● WHAT THE TASK REQUIRES: Go through the data below. List every line that holds the word "exclusion".

● DATASET EXTRACT:
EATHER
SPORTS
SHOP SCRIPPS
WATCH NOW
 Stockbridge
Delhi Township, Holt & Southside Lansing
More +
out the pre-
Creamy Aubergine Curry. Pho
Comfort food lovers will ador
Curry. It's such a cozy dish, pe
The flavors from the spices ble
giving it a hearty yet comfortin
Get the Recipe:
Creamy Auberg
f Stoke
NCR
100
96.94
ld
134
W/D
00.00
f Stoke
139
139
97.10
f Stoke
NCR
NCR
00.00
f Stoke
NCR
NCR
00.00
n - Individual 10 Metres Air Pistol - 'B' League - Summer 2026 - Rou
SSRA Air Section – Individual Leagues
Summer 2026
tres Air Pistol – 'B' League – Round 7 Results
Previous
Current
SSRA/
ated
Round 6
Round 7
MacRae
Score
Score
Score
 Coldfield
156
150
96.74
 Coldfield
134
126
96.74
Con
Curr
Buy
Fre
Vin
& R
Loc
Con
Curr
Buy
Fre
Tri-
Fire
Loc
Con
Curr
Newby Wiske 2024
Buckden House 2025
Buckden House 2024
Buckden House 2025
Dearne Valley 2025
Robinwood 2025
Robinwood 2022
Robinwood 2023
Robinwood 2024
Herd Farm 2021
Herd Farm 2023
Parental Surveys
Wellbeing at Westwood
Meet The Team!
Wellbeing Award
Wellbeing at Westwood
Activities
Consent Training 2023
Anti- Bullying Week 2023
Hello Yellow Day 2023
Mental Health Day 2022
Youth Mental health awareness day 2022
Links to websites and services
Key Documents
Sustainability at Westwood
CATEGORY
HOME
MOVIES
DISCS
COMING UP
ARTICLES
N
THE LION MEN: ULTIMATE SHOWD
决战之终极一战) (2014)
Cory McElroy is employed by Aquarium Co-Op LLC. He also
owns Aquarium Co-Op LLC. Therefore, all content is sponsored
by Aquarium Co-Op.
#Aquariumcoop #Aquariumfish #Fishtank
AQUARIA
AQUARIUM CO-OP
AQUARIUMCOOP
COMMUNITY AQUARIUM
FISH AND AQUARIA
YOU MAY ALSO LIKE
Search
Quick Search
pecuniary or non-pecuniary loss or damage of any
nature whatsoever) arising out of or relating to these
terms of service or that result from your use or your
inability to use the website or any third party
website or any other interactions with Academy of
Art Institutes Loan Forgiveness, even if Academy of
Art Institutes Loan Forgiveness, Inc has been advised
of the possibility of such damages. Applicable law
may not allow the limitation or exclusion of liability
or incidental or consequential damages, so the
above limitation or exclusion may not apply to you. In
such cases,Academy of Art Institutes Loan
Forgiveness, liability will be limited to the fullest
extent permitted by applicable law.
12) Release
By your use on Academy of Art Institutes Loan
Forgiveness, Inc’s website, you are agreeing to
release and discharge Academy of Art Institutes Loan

--

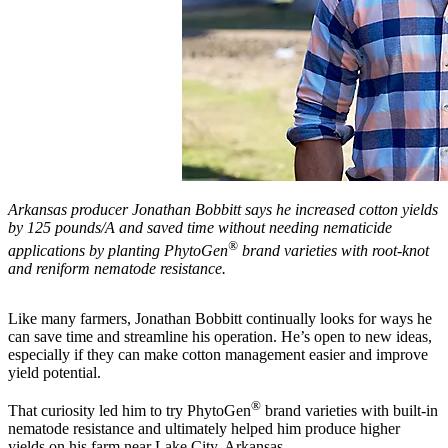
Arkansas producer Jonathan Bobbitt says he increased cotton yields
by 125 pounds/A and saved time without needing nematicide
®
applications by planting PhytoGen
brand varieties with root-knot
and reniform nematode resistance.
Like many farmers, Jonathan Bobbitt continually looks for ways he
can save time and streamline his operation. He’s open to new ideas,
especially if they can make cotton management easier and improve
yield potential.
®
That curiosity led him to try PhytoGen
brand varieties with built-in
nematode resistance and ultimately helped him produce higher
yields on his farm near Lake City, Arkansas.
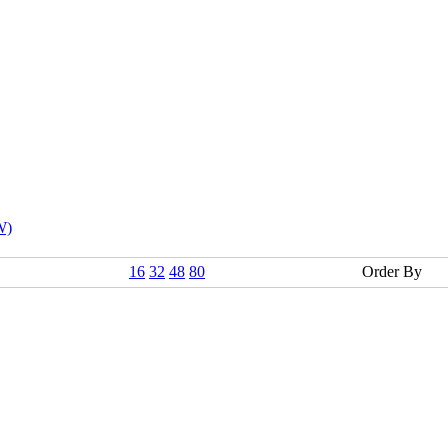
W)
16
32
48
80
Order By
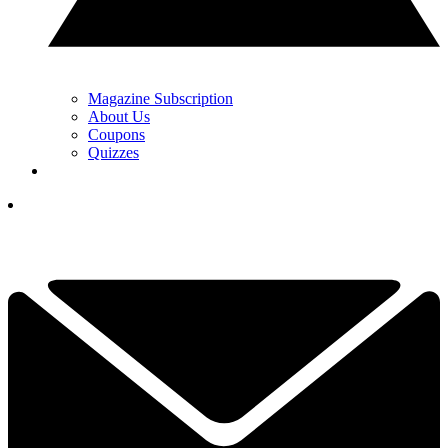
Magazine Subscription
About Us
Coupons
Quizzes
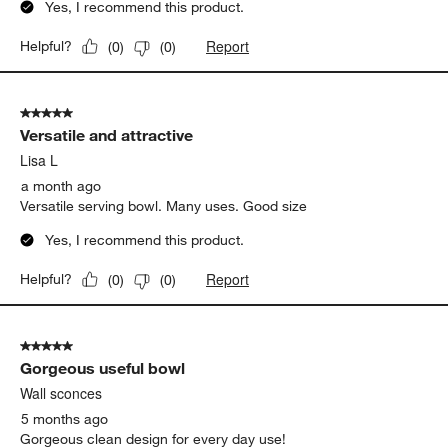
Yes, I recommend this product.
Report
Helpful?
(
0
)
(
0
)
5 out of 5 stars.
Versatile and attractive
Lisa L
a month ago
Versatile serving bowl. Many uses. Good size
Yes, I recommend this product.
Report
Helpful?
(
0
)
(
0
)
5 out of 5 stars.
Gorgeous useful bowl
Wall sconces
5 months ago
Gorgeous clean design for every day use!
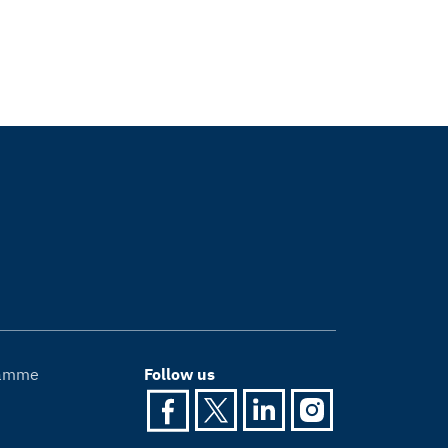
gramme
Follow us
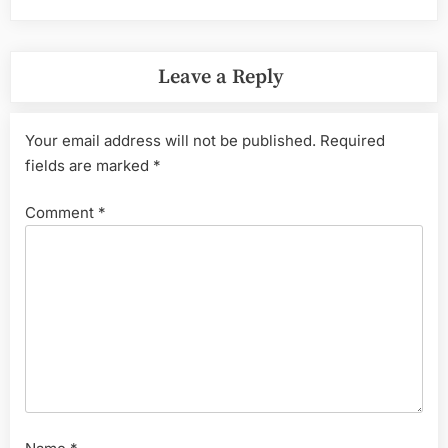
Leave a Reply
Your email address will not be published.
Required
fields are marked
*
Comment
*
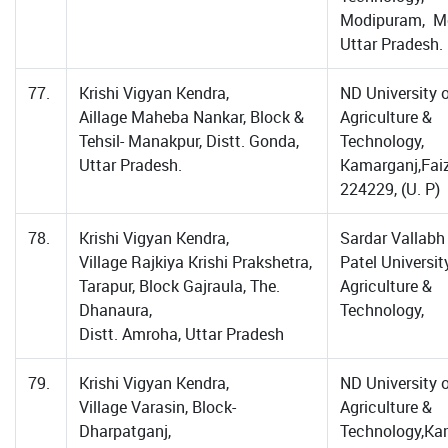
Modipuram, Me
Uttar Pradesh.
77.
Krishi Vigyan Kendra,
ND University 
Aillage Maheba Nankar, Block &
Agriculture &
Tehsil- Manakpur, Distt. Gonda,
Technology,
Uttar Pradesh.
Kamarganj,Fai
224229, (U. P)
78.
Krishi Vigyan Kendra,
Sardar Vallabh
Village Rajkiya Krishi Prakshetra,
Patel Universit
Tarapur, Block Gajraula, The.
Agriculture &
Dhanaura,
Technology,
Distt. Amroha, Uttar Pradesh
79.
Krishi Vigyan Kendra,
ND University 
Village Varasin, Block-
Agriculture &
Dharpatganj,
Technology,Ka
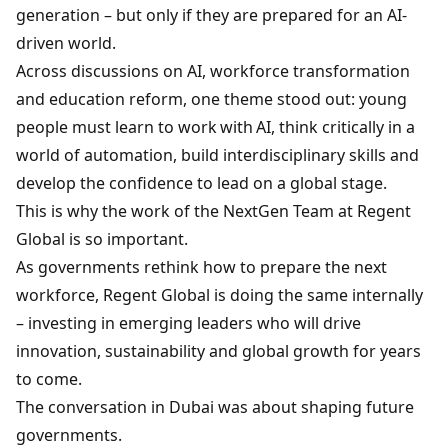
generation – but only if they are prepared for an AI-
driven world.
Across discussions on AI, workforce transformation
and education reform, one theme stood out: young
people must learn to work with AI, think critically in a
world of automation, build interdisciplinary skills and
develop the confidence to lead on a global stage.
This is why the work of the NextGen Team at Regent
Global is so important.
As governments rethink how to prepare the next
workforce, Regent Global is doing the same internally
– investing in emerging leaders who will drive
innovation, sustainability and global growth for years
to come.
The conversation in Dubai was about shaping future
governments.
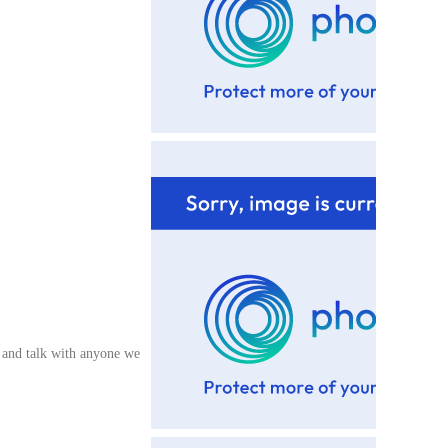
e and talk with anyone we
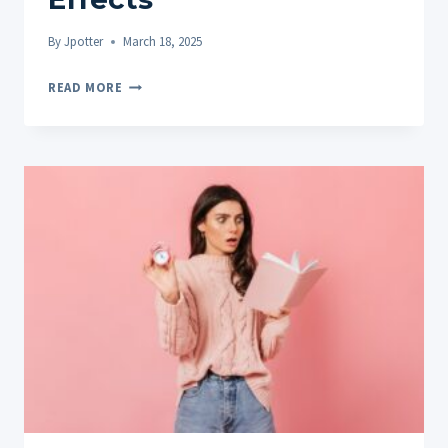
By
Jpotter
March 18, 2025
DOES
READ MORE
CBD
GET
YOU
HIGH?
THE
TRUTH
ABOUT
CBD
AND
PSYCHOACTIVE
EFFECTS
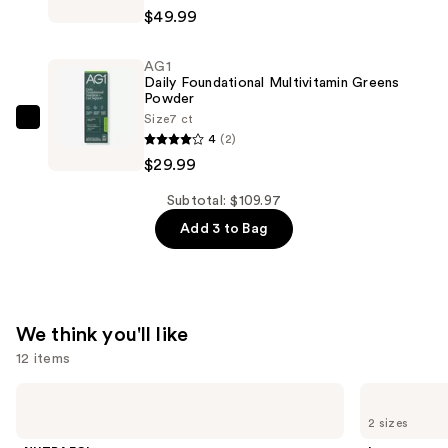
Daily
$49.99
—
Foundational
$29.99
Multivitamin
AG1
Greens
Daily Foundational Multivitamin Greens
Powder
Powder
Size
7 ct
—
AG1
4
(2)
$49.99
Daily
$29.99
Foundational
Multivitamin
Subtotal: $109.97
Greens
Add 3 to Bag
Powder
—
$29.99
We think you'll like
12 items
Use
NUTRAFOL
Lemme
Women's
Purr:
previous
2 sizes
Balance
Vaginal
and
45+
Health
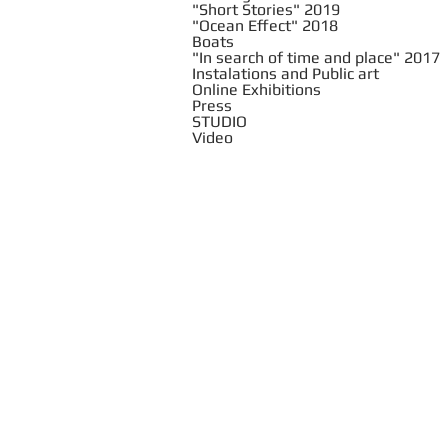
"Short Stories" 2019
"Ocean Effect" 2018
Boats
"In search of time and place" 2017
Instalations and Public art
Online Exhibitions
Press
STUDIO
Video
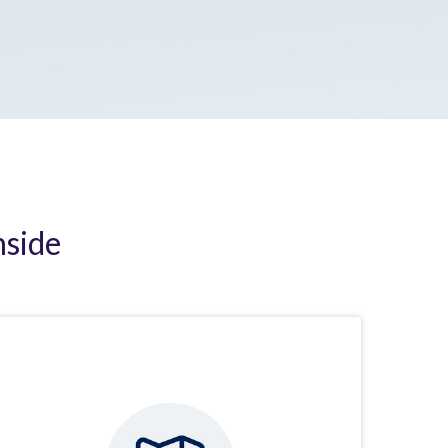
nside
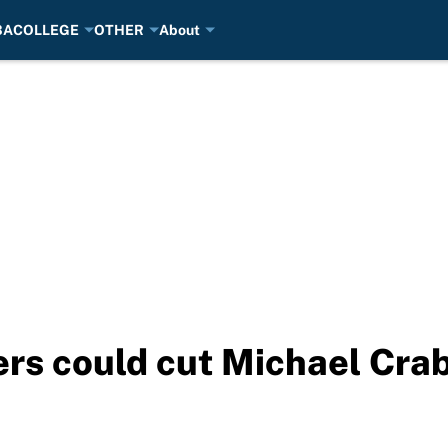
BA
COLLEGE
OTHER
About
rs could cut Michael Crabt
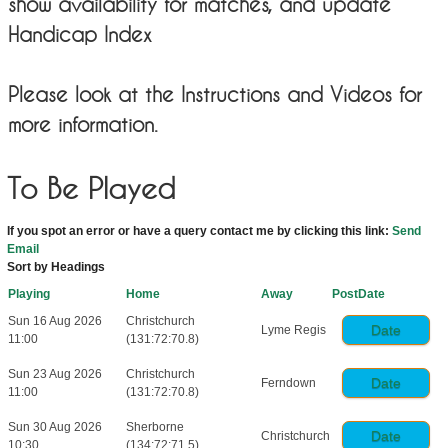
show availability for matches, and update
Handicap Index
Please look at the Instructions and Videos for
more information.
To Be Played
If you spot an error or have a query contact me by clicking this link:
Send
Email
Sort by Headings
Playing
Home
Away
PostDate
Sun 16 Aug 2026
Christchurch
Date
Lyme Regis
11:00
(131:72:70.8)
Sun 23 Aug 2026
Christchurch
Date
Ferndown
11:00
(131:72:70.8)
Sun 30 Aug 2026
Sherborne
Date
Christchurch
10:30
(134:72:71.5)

* * *

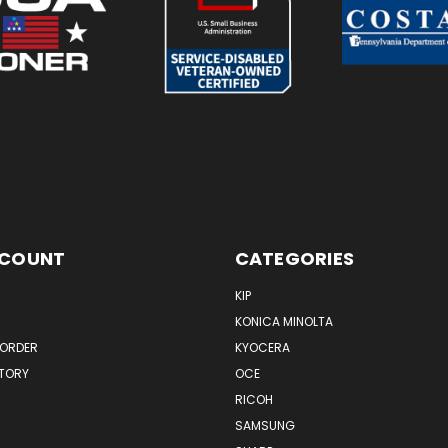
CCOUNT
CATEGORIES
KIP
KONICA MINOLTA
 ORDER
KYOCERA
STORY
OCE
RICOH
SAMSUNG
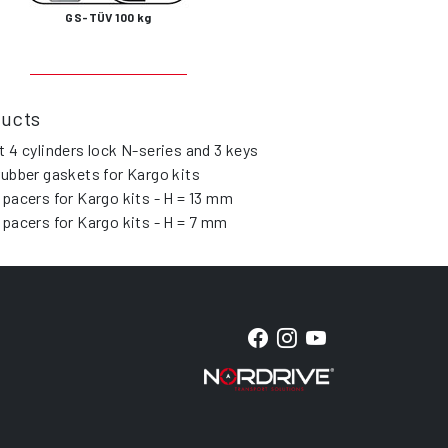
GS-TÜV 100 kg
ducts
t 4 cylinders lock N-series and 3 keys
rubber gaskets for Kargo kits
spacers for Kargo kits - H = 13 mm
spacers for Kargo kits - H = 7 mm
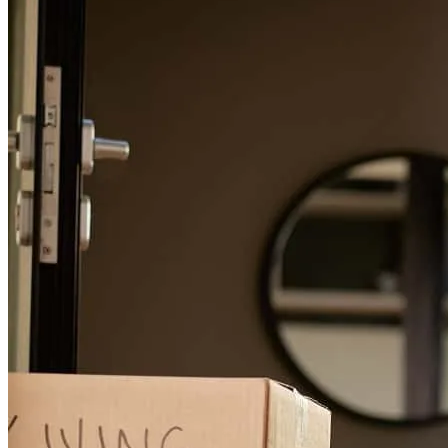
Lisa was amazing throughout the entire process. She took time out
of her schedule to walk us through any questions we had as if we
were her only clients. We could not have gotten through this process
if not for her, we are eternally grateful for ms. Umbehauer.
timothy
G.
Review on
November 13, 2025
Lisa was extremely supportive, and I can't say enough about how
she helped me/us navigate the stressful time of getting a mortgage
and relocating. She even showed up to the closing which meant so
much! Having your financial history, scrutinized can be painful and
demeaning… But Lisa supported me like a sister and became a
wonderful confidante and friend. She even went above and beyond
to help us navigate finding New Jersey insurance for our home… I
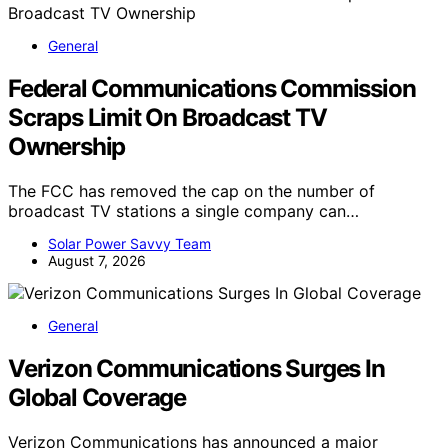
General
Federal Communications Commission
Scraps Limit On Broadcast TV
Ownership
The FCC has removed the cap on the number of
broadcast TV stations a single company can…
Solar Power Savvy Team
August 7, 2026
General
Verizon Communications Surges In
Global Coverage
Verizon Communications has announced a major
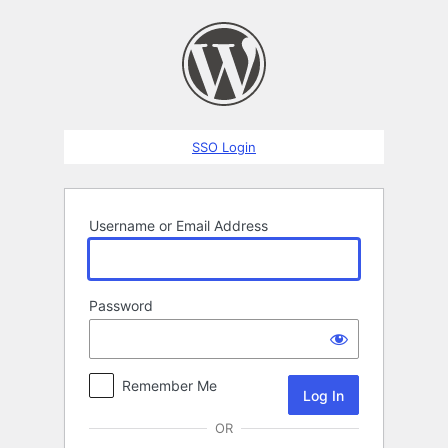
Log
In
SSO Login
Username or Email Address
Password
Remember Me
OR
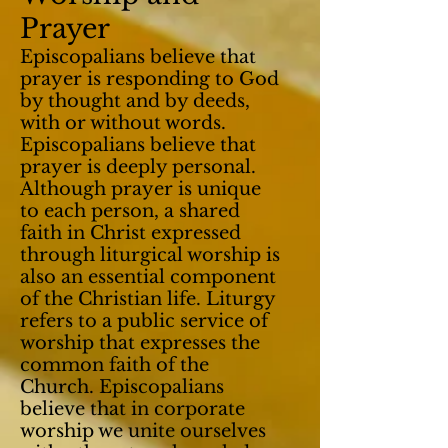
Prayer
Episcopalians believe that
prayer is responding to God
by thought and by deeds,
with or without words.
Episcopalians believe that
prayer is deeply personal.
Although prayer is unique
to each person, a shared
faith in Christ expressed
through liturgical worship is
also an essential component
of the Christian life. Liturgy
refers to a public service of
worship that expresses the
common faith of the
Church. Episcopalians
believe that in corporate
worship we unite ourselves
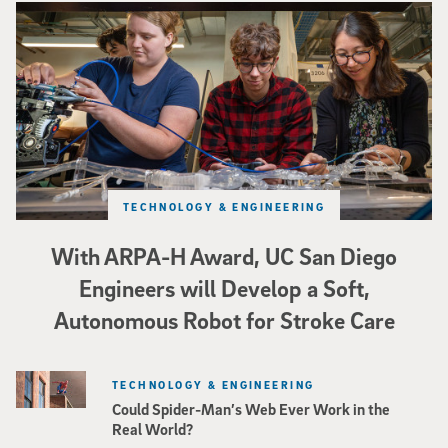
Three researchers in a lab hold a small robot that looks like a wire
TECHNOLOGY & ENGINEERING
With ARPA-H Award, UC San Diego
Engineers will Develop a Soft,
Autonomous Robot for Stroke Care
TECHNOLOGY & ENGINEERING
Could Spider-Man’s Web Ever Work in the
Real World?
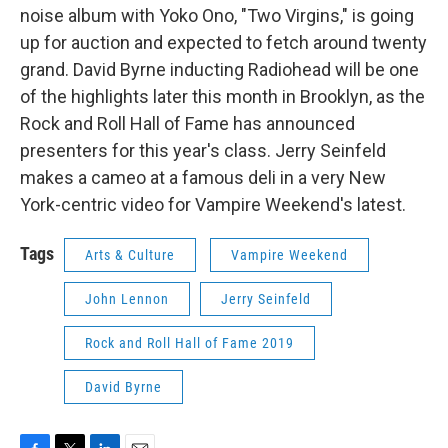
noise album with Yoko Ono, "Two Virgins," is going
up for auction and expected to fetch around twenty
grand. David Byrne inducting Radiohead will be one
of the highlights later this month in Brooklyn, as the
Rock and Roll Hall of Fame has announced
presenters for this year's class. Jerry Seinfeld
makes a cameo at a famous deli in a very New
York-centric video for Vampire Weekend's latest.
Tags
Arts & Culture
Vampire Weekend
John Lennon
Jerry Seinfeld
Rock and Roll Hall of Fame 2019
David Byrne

● WRITTEN ANSWER:
may not allow the limitation or exclusion of liability
above limitation or exclusion may not apply to you. In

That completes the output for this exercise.